Sejak tahun 2018, Indonesia telah memiliki vaksin jenis pertama untuk Dengue, kemudian baru-baru ini telah diluncurkan vaksin tahap kedua dengan efektivitas yang lebih bagus, dan diperuntukan untuk tingkatan usia 6 sampai 45 tahun sebagai pencegahan. Penelitian baru mengenai DBD telah dilakukan menggunakan bakteri Wolbachia di bawah naungan Pusat Kedokteran Tropis FKKMK UGM sejak akhir 2011 dengan tujuan untuk membuktikan bahwa teknologi ini bisa mencegah infeksi dan transmisi Dengue.
“Prinsipnya itu ada suatu bakteri endosimbion, yang kita sebut sebagai bakteri Wolbachia. Bakterinya itu dimasukan ke dalam nyamuk Aedes Aegypti, karena uniknya Wolbachia itu merupakan bakteri yang sangat umum ada dalam serangga, secara natural banyak sekali dalam serangga. Tetapi, nyamuk Aedes Aegypti yang merupakan vektor utama untuk penyebaran Dengue, justru gak punya Wolbachia. Jadi kita secara artificial memasukan bakteri itu ke dalam nyamuk dan kemudian hal tersebut akan diturunkan ke anak-anaknya.”

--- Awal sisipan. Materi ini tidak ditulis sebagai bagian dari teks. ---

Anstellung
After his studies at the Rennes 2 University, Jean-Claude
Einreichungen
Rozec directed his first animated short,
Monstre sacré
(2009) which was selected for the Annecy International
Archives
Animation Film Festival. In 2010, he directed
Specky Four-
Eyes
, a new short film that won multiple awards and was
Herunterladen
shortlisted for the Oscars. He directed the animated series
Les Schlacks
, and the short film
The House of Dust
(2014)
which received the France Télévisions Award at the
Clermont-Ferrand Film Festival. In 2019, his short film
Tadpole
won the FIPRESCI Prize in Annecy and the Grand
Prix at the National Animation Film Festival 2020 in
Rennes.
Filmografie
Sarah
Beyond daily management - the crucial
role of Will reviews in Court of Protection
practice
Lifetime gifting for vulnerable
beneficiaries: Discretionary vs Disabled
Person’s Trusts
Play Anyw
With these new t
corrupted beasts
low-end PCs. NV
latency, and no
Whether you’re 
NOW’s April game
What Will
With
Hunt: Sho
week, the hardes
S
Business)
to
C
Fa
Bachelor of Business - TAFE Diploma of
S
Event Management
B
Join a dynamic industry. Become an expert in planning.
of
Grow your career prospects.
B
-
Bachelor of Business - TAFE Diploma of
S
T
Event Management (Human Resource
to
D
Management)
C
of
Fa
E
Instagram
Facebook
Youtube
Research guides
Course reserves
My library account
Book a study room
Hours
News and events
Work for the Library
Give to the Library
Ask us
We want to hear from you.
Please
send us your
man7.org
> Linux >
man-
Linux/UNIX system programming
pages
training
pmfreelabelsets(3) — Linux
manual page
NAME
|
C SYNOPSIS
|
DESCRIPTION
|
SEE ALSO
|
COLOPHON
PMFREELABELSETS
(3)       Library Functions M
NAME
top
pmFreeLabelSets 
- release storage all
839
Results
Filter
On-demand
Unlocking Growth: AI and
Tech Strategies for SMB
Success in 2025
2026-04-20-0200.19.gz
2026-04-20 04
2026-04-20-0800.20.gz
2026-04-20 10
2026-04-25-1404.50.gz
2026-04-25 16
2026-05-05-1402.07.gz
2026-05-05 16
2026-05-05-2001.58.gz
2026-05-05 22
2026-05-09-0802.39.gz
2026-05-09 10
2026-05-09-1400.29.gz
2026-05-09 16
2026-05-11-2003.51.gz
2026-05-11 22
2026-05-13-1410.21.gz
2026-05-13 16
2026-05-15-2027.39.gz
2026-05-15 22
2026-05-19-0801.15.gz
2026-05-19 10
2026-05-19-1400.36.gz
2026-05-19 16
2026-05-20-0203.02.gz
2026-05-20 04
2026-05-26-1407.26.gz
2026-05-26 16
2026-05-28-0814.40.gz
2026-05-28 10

Di dalam tubuh nyamuk, Wolbachia dapat menekan replikasi virus Dengue sehingga transmisi Dengue tidak akan terjadi ke manusia. Penelitian tersebut ternyata berhasil dan efektif menurunkan kasus Dengue serta jumlah pasien rawat inap di rumah sakit.
“Peran serta masyarakat terkait penelitian ini sangat kita harapkan, karena terkait dukungan. Selama ini kita berusaha membunuh nyamuk, dengan tujuan nanti jumlah nyamuk berkurang. Tetapi metode ini adalah dengan melepaskan nyamuk, tapi nyamuk yang baik, yang tidak bisa menyebarkan virus Dengue. Pemahaman ini perlu mendapat dukungan dari masyarakat”, katanya.
Hingga saat ini, Pusat Kedokteran Tropis FKKMK UGM masih gencar melakukan sosialisasi dan edukasi pada masyarakat melalui berbagai media. Eggi menekankan, agar masyarakat tetap melakukan 3M (menutup, menguras dan mendaur ulang) secara gotong royong, memperhatikan PHBS (Perilaku Hidup Bersih dan Sehat), vaksin Dengue, dan teknologi baru bakteri Wolbachia yang mendampingi berbagai upaya pemerintah.